Asynchronous Byzantine Machine Learning (the case of SGD)

Authors: Georgios Damaskinos, El Mahdi El Mhamdi, Rachid Guerraoui, Rhicheek Patra, Mahsa Taziki

ICML 2018 | Conference PDF | Archive PDF | Plain Text | LLM Run Details

Reproducibility Variable Result LLM Response
Research Type Experimental We evaluate Kardam on the CIFAR100 and EMNIST datasets and measure its overhead with respect to non Byzantine-resilient solutions.
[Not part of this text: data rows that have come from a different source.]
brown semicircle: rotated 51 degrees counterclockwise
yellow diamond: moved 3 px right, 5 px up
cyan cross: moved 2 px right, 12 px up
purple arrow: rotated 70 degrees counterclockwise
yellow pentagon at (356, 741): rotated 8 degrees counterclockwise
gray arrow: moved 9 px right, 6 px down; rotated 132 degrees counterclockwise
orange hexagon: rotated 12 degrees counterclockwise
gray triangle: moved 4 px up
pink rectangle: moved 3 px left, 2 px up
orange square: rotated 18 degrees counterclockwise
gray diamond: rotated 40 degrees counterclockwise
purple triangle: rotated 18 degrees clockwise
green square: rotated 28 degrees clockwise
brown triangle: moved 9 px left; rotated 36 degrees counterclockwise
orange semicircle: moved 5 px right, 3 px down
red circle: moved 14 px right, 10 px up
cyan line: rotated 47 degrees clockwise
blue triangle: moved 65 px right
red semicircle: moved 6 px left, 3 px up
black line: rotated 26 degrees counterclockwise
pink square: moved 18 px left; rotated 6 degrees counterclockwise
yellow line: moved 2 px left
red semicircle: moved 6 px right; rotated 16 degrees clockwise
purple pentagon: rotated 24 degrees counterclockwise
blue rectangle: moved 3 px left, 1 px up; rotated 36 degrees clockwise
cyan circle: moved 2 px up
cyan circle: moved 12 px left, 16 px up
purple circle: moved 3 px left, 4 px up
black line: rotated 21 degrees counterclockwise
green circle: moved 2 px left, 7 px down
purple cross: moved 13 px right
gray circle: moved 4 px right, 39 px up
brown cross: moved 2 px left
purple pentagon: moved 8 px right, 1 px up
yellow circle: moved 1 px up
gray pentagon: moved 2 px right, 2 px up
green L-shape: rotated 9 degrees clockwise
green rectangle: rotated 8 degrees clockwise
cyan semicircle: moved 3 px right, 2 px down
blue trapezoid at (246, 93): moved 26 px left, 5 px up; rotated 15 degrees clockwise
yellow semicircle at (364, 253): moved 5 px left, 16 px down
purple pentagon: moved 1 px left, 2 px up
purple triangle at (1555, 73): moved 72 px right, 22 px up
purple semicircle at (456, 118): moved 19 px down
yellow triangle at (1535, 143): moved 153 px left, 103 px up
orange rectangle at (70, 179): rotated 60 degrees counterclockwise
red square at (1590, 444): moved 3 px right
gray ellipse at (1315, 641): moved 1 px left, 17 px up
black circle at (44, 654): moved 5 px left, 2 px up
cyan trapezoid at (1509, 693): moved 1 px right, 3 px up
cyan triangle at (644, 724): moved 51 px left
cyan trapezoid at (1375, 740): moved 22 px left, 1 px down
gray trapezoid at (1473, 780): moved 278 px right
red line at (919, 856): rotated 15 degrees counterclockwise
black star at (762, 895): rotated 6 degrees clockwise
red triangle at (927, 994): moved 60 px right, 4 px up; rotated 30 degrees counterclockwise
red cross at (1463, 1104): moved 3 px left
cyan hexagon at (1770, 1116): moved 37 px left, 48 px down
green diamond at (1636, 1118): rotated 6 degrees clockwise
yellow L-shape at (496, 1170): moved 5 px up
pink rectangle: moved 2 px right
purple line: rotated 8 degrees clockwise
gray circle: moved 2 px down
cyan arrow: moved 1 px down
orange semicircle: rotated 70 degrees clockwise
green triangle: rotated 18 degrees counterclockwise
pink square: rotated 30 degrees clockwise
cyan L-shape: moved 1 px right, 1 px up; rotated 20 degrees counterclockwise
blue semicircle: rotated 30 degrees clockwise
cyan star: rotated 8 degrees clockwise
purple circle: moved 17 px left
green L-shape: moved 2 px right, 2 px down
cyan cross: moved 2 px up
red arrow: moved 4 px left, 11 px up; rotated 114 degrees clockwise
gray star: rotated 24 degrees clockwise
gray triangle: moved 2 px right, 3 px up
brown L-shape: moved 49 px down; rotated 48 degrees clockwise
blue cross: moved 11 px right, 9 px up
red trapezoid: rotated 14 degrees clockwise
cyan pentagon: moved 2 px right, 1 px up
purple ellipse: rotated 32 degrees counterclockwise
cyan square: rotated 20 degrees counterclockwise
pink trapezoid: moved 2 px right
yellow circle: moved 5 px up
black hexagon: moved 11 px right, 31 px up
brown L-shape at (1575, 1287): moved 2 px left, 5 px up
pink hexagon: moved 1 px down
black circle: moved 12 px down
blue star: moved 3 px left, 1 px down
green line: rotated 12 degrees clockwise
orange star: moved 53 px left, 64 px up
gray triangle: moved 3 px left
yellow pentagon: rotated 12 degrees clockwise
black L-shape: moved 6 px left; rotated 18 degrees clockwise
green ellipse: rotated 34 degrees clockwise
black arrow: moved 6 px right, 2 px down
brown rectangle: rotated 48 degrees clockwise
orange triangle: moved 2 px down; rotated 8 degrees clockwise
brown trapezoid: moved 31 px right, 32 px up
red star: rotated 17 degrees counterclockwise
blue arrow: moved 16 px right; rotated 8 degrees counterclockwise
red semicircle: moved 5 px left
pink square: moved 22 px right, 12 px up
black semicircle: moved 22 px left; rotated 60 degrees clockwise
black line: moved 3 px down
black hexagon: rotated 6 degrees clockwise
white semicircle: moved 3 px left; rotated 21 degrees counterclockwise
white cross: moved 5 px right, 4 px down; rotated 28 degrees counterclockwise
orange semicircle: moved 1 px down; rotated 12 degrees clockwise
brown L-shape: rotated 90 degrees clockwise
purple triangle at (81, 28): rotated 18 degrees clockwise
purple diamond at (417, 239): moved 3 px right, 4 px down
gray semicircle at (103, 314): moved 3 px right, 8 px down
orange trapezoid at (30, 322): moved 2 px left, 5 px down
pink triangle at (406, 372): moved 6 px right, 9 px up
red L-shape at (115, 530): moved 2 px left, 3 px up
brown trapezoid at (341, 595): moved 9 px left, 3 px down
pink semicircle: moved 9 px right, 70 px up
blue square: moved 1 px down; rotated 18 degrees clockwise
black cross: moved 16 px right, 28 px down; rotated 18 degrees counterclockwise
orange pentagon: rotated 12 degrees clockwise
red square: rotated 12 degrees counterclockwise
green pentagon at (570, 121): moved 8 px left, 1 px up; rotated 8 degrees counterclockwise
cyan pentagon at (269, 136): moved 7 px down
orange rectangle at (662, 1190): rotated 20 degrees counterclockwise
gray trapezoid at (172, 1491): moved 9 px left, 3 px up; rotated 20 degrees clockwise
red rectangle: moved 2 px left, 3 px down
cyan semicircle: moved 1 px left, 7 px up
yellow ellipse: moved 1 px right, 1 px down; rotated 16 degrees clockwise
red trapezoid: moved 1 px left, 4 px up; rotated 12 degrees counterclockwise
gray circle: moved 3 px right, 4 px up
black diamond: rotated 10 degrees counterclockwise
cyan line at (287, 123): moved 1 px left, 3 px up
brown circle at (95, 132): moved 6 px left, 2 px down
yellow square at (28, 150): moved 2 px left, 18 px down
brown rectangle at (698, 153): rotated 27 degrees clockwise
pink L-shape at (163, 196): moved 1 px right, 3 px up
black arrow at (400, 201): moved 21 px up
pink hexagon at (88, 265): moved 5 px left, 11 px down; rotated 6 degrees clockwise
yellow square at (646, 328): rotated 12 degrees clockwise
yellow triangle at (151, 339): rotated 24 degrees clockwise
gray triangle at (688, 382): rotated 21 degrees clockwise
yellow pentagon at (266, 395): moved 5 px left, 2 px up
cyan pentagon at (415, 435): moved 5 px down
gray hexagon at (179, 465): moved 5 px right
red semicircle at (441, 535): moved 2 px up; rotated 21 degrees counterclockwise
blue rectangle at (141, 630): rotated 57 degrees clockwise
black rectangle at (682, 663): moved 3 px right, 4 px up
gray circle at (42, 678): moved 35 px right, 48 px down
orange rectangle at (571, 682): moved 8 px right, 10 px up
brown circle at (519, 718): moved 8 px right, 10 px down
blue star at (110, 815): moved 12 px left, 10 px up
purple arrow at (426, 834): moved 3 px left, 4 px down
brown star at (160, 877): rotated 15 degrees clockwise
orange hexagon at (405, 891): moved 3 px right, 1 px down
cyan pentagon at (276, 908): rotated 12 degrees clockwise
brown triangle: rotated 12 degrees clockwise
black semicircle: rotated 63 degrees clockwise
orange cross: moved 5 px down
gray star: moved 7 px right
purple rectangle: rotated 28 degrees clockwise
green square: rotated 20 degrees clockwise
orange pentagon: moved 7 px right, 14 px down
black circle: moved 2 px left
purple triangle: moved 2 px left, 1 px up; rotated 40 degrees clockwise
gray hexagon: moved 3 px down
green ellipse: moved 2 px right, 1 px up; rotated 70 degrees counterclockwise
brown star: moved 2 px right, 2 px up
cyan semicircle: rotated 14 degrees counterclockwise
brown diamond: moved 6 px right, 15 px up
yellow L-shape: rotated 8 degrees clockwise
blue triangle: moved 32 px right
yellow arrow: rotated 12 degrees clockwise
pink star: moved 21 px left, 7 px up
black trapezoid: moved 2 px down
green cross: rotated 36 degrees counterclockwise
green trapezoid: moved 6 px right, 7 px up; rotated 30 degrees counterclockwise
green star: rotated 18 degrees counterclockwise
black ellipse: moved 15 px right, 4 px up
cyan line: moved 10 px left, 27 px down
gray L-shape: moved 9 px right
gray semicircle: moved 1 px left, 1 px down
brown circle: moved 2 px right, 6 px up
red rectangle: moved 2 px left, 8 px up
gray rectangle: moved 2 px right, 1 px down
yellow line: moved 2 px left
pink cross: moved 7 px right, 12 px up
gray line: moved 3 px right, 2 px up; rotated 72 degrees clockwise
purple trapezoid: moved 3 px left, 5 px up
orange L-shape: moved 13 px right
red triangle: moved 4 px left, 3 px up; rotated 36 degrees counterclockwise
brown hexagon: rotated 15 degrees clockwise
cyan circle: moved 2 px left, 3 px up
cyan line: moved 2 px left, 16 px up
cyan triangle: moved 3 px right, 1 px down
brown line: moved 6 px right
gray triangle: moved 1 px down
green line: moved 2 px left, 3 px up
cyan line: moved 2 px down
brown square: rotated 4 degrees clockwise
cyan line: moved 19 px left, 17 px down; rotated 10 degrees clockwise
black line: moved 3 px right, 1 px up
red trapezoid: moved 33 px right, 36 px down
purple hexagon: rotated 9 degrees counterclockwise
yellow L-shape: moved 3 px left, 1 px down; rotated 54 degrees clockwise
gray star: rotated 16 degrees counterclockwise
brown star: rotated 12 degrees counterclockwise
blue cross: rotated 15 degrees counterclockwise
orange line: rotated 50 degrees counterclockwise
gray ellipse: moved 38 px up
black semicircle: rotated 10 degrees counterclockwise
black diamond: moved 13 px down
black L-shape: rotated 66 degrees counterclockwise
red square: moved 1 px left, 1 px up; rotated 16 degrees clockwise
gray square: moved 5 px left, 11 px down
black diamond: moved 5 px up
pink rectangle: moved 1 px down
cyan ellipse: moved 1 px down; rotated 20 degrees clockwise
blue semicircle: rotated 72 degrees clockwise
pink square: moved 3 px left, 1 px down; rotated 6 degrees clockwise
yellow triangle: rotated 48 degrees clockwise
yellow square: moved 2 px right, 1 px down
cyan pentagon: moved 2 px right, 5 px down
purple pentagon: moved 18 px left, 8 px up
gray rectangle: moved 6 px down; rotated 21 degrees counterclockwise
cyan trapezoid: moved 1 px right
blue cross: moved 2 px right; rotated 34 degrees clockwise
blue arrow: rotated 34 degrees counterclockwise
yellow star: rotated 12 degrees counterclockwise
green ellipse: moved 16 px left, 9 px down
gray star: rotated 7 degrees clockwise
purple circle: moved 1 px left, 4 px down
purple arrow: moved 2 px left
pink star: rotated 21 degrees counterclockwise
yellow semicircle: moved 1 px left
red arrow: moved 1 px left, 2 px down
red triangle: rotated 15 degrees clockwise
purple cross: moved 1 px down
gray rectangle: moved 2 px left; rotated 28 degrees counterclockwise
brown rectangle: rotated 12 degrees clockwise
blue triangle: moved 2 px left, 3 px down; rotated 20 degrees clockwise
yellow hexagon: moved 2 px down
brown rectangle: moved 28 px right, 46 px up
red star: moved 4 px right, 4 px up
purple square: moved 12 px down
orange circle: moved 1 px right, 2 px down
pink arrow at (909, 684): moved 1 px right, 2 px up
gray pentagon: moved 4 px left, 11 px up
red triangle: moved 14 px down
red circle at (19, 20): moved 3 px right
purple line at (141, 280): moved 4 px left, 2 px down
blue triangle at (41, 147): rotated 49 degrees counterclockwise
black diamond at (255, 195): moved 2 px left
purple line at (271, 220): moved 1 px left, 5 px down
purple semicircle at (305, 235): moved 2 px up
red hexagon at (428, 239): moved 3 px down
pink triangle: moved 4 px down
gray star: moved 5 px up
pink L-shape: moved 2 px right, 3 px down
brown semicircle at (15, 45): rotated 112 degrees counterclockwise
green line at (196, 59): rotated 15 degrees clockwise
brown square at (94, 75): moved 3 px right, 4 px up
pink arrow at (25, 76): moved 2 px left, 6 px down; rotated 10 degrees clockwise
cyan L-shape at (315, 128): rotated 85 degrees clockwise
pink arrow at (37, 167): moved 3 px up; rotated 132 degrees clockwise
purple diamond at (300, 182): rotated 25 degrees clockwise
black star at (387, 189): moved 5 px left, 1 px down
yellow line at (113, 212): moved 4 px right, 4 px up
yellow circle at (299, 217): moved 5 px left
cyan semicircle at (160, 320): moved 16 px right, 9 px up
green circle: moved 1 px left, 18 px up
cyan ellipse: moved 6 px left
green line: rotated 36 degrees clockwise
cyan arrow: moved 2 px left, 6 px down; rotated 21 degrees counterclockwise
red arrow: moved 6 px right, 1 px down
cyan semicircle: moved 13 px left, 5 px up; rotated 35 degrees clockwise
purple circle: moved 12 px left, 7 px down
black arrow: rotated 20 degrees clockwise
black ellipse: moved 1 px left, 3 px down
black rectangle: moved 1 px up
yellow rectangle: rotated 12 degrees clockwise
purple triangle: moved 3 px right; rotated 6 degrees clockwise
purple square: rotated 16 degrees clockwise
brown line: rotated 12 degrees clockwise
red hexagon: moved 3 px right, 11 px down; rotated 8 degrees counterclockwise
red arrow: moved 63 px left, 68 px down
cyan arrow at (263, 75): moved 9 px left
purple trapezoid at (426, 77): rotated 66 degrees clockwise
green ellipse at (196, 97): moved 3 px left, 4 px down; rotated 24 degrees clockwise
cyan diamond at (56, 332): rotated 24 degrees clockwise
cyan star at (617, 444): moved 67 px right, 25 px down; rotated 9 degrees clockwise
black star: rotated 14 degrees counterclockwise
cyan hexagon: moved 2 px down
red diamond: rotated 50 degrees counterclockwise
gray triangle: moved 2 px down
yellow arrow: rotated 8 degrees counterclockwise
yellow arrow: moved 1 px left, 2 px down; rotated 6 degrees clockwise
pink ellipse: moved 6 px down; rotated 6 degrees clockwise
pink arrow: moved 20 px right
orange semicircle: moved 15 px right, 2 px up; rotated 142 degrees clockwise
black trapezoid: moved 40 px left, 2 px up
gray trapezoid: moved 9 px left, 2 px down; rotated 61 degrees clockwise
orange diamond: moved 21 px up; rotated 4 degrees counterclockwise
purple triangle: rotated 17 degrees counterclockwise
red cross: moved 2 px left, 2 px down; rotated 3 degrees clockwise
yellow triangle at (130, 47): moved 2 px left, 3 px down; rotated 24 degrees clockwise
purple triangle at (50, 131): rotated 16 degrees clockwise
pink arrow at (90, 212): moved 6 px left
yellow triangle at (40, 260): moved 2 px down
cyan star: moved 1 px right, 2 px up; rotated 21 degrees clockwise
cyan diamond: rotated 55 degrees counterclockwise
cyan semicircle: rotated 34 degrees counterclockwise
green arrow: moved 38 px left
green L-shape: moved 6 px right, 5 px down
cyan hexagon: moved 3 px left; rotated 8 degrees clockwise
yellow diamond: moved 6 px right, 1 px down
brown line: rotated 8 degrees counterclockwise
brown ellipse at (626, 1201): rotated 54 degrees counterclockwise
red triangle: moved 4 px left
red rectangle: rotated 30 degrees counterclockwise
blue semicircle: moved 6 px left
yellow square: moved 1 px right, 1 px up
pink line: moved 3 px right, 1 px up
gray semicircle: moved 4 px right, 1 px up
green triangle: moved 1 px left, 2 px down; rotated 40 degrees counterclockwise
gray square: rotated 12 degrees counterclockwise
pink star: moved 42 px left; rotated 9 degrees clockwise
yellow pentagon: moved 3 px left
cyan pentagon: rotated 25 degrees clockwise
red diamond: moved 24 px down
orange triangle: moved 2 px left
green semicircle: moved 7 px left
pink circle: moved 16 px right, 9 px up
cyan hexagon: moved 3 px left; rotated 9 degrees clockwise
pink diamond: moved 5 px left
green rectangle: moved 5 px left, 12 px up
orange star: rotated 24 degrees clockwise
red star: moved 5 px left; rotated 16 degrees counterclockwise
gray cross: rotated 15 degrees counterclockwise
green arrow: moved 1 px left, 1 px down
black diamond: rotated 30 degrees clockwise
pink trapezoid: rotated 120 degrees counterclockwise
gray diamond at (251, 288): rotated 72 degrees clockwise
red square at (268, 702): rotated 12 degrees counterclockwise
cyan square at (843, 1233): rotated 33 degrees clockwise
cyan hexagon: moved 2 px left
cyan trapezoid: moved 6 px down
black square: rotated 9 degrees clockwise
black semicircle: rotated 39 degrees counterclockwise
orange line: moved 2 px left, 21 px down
We empirically show that Kardam does not introduce additional noise to the learning procedure but does induce a slowdown (the cost of Byzantine resilience) that we both theoretically and empirically show to be less than f/n, where f is the number of Byzantine failures tolerated and n the total number of workers. Interestingly, we also empirically observe that the dampening component is interesting in its own right for it enables to build an SGD algorithm that outperforms alternative staleness-aware asynchronous competitors in environments with honest workers.
Researcher Affiliation Academia 1EPFL, Lausanne, Switzerland.
Pseudocode No The paper does not contain structured pseudocode or algorithm blocks.
Open Source Code Yes The code to reproduce our experiments as well as a few additional results (varying f) will be found at https://github.com/LPD-EPFL/kardam.
Open Datasets Yes We evaluate Kardam on the CIFAR100 and EMNIST datasets and measure its overhead with respect to non Byzantine-resilient solutions.
Dataset Splits No The paper mentions using the CIFAR-100 and EMNIST datasets but does not provide specific dataset split information (exact percentages, sample counts, or citations to predefined splits) needed to reproduce the data partitioning.
Hardware Specification No The paper only mentions running experiments 'in a distributed setting' but does not provide specific hardware details (exact GPU/CPU models, processor types, or memory amounts) used for running its experiments.
Software Dependencies No The paper does not provide specific ancillary software details (e.g., library or solver names with version numbers like Python 3.8 or PyTorch 1.9) needed to replicate the experiment.
Experiment Setup Yes We employ the convolutional neural network (CNN) described in Table 2 for image classification on CIFAR-100. The chosen base learning rate is 15 10 4 and the minibatch size is 100 examples (Neyshabur et al., 2015). If not stated otherwise, we employ a setup with no actual Byzantine behavior and deploy Kardam with f = 3 on 10 workers.